A wildfire that consumed more than 4,000 acres near Warroad in northern Minnesota is about 80 percent contained as of Sunday morning, fire officials said.
It's just the latest in a series of wildfires that have broken out in the area over the past few weeks because of extremely dry conditions and a lack of rain.
The blaze, known as the Palsburg Fire, began Wednesday and has been burning on state land in the Beltrami Island State Forest, according to the Minnesota Incident Command System (MNICS).
The cool, wet weather that's expected over the next several days has lessened the risk of the fire, and the state is turning over management of the firefighting to local officials, the MNICS said.
It's been a challenging spring for fire crews around the state. The Department of Natural Resources says more than 800 fires have broken out so far, and burned 15,000 acres.

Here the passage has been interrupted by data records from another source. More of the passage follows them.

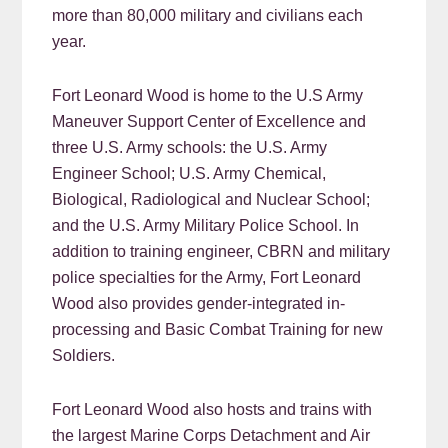
more than 80,000 military and civilians each
year.
Fort Leonard Wood is home to the U.S Army
Maneuver Support Center of Excellence and
three U.S. Army schools: the U.S. Army
Engineer School; U.S. Army Chemical,
Biological, Radiological and Nuclear School;
and the U.S. Army Military Police School. In
addition to training engineer, CBRN and military
police specialties for the Army, Fort Leonard
Wood also provides gender-integrated in-
processing and Basic Combat Training for new
Soldiers.
Fort Leonard Wood also hosts and trains with
the largest Marine Corps Detachment and Air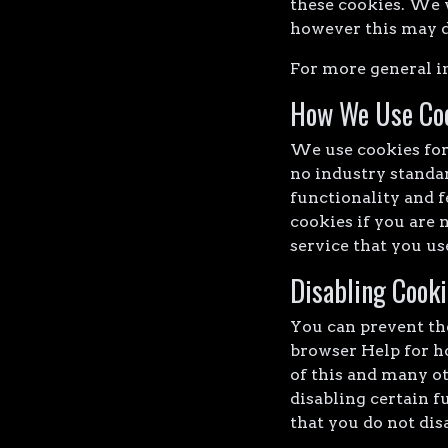
these cookies. We 
however this may do
For more general i
How We Use Co
We use cookies for 
no industry standar
functionality and f
cookies if you are 
service that you us
Disabling Cooki
You can prevent the
browser Help for ho
of this and many ot
disabling certain f
that you do not dis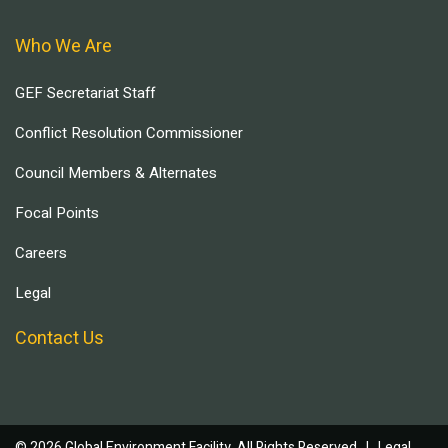
Who We Are
GEF Secretariat Staff
Conflict Resolution Commissioner
Council Members & Alternates
Focal Points
Careers
Legal
Contact Us
© 2026 Global Environment Facility, All Rights Reserved. |
Legal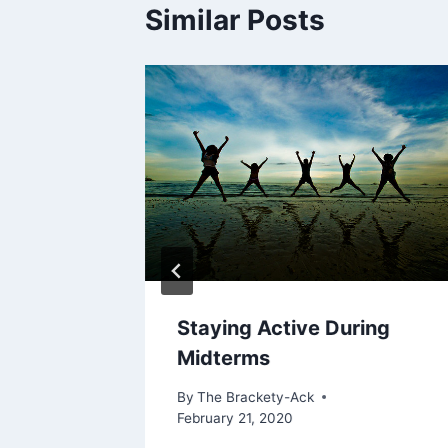
Similar Posts
Staying Active During
Midterms
By
The Brackety-Ack
February 21, 2020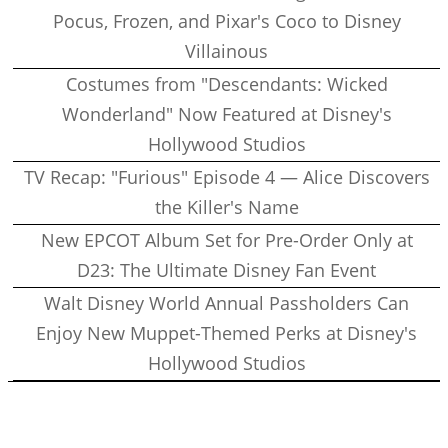
Pocus, Frozen, and Pixar's Coco to Disney
Villainous
Costumes from "Descendants: Wicked
Wonderland" Now Featured at Disney's
Hollywood Studios
TV Recap: "Furious" Episode 4 — Alice Discovers
the Killer's Name
New EPCOT Album Set for Pre-Order Only at
D23: The Ultimate Disney Fan Event
Walt Disney World Annual Passholders Can
Enjoy New Muppet-Themed Perks at Disney's
Hollywood Studios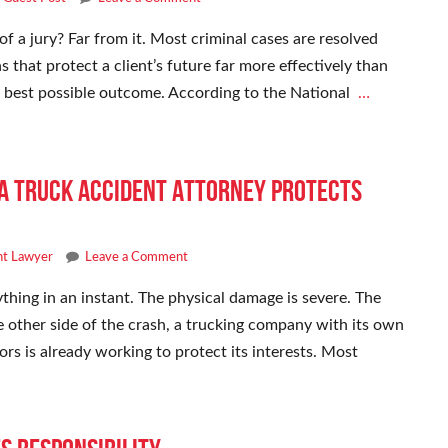
of a jury? Far from it. Most criminal cases are resolved
s that protect a client’s future far more effectively than
he best possible outcome. According to the National
…
 a Truck Accident Attorney Protects
nt Lawyer
Leave a Comment
thing in an instant. The physical damage is severe. The
e other side of the crash, a trucking company with its own
ors is already working to protect its interests. Most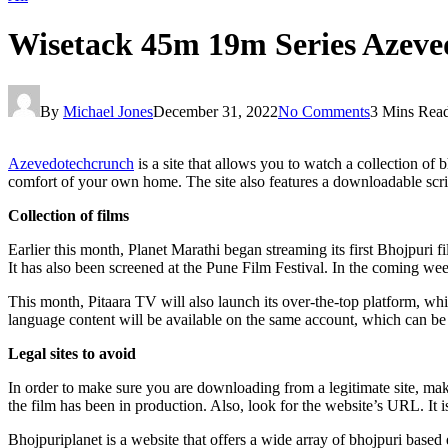
Wisetack 45m 19m Series Azeve
By
Michael Jones
December 31, 2022
No Comments
3 Mins Rea
Azevedotechcrunch
is a site that allows you to watch a collection of
comfort of your own home. The site also features a downloadable scrip
Collection of films
Earlier this month, Planet Marathi began streaming its first Bhojpuri 
It has also been screened at the Pune Film Festival. In the coming weeks
This month, Pitaara TV will also launch its over-the-top platform, whi
language content will be available on the same account, which can be use
Legal sites to avoid
In order to make sure you are downloading from a legitimate site, make
the film has been in production. Also, look for the website’s URL. It i
Bhojpuriplanet is a website that offers a wide array of bhojpuri based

So far this year, the agency has responded to almost twice as many fires as it did in all of last year.
“With last year’s drought, lack of winter snow fall and early spring, wildland firefighters and rural fire departments are already battling wildfires this spring,” said Linda Gormanson, the DNR's wildfire prevention coordinator.
Burning restrictions remain in effect over much of Minnesota, as illustrated by this map.
It's probably more than a coincidence, then, that this week has been declared Wildfire Prevention Week in Minnesota to help increase awareness of fire hazards outdoors.
According to the DNR, spring is prime time for wildfires, after the snow has melted and before grasses, shrubs and other vegetation start to green up, because last year's dry vegetation can catch fire quickly.
The DNR is urging people to be more careful with any fires they set outside, noting that the vast majority of wildfires are human-caused.
Most grass and brush fires are started by burning debris that escapes from debris fires or campfires, according to the DNR.
Officials encourage people to mulch or compost old vegetation instead of burning it.
Burning permits are required for such fires, and can be restricted depending on weather conditions. They're available online, from local fire wardens or DNR forestry offices.
The latest information on fire danger and burning restrictions is available here.
On average, fire agencies in Minnesota annually respond to 1,200 wildfires that burn over 38,000 acres at a cost of tens of millions of dollars.
Current information on statewide fire danger and burning restrictions is available online. Burning permits are available online, from local fire wardens or DNR forestry offices.